At the airport, I looked around and found that I was the only woman there. Since I was there conducting research for my novel, whose female protagonist is an escaped slave who hails from the Mauritanian desert, I found myself wondering where this country’s women were, and hoping to meet one who would offer me an insight into the place and its people.
I soon discovered the woman I was looking for: Salimata Lam.
The backbone of anti-slavery
Lam is a slim woman of average height and elegant movement. She was dressed, on the day I met her, in a powder blue mulaffa – the traditional dress of Mauritania. With her soft voice and beatific smile, she might best be described as a presence.
Lam is the national coordinator for S O S Esclaves, a Mauritanian association dedicated to fighting modern-day slavery. It is arguably the country’s premiere antislavery organisation, founded in 1995 by Boubacar Ould Messaoud, a dynamic former lawyer who is widely regarded as “the grand-pere of the abolitionist movement”.
But Lam is modest and says of her work: “The commitment and trust in the correctness of what one is doing will always give you the courage to do and continue.”
Sarah Mathewson, the Africa programme coordinator of Anti-Slavery International, which works with SOS Esclaves to combat slavery, is a little more forthcoming about just what it is Lam contributes: “She is the backbone of SOS Esclaves. She runs the project in a very quiet way behind the scenes. She is very committed to the victims and the work. We can never raise enough money for the salary she deserves, but she just carries on, working all kinds of hours and making all sorts of personal sacrifices to do this work she believes in.”
Lam’s passion for justice is an asset to a country with a higher prevalence of modern slavery than any other on the planet. According to the Walk Free Foundation’s Global Slavery Index, Mauritania, with its population of just 3.8 million, has between 140,000 and 160,000 slaves. That’s about four percent of the population, and it is, according to many organisations, including Lam’s, a rather conservative estimate: they point to a figure closer to 15 percent.
But slaves are hard to count in a country whose landscape is covered by the drought-wrung, ever-expanding Sahara, even as it is slaves who perform the desert economy’s most demanding work: When Lam introduces me to a recently escaped family of slaves, I learn that the young children in the family had been made to herd camels – an especially arduous job in this harsh climate.
And it isn’t just the landscape that makes quantifying this problem so difficult.
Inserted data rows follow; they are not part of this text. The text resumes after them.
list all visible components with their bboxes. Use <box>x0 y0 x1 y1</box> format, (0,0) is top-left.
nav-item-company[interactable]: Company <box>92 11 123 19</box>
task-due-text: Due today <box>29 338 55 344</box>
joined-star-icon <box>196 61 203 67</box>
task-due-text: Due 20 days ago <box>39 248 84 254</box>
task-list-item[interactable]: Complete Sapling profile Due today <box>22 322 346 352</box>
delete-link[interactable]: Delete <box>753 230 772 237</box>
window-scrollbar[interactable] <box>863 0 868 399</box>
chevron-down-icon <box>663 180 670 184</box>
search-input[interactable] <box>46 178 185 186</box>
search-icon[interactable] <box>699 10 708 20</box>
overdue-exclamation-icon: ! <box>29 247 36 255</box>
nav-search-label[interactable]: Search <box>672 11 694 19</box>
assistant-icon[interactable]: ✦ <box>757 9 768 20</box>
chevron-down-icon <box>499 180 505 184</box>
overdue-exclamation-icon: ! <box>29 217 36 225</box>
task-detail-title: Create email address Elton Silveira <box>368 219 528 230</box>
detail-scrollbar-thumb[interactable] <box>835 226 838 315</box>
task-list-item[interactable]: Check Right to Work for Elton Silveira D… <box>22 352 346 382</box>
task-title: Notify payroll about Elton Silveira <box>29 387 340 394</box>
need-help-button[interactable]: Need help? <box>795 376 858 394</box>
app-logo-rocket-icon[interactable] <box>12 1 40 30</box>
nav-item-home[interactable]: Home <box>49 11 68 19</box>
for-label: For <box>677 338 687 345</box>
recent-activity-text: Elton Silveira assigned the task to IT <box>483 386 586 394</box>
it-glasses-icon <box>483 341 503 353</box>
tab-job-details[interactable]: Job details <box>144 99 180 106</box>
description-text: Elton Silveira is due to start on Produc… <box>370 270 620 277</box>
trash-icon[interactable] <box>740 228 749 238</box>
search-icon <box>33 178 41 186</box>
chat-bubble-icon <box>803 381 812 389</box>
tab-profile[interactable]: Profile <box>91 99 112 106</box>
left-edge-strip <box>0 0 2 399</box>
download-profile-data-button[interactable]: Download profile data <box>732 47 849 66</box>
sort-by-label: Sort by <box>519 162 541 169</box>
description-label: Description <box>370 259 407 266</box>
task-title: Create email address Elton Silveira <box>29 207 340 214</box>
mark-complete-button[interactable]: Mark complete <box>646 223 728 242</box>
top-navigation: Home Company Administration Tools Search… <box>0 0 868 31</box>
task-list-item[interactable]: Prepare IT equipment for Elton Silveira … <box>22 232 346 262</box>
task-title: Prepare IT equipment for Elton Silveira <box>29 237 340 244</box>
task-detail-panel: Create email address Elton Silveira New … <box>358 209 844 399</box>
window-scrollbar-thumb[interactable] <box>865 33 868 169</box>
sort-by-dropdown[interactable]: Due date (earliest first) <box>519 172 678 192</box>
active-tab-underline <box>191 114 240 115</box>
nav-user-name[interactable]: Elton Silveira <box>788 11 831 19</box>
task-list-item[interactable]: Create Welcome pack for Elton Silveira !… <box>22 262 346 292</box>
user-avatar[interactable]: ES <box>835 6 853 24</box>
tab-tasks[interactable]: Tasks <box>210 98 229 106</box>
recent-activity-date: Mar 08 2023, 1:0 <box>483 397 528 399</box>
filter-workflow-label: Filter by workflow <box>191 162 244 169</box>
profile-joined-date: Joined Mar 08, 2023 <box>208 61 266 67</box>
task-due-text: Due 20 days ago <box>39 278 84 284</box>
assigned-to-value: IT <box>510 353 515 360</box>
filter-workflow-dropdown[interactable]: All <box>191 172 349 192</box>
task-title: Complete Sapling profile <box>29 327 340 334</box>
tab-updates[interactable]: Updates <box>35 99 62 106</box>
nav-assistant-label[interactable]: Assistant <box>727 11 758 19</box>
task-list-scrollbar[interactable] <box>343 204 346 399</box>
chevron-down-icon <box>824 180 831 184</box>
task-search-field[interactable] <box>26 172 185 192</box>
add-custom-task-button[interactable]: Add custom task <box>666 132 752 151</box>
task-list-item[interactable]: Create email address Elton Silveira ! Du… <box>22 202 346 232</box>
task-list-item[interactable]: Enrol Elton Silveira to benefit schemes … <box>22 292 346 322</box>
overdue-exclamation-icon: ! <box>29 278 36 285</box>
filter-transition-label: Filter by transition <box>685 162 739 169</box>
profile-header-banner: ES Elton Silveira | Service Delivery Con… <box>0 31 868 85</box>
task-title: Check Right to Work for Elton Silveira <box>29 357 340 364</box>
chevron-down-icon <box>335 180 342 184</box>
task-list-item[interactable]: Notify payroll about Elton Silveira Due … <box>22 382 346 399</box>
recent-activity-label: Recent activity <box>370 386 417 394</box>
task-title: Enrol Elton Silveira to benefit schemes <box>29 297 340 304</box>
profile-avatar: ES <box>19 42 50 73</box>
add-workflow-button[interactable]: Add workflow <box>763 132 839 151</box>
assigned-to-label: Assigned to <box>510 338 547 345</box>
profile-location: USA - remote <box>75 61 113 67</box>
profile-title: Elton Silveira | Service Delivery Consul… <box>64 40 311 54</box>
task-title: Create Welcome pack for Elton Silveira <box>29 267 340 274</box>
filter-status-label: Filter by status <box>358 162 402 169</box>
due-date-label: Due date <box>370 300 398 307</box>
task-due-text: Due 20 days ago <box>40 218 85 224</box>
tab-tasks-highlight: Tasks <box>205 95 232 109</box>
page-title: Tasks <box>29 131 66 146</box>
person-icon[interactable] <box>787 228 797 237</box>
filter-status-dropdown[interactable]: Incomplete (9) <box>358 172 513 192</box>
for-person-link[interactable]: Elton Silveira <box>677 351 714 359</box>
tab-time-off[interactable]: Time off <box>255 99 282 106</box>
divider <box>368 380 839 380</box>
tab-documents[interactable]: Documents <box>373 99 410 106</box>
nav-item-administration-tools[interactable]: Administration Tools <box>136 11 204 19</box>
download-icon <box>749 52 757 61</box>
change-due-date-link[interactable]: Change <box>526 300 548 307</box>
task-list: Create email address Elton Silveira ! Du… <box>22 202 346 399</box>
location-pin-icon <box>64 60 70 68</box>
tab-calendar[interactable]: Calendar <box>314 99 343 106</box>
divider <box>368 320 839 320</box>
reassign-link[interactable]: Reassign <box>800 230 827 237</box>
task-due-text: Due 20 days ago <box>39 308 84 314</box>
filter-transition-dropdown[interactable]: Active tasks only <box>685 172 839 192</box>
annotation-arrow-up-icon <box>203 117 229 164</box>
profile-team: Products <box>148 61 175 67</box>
Owing to the caste-based nature of Mauritanian slavery, it also takes on a psychological element. Mauritanians tend to be born into vocations, and ‘slave’ is one of them. No words feel necessary to describe a condition accepted by so many of those who are born into it, and slaves do not always readily identify themselves as such.
What is more, the Mauritanian government itself maintains a stance of quiet denial regarding the scourge that flourishes within its borders. In 1981, the government became the last in the world to abolish slavery, but slave-owning did not become a punishable offence until 2007.
In August of this year, thanks to the efforts of anti-slavery activists such as Lam, the country doubled the prison term for offenders from 10 to 20 years, and criminalised 10 other forms of slavery, including forced marriage.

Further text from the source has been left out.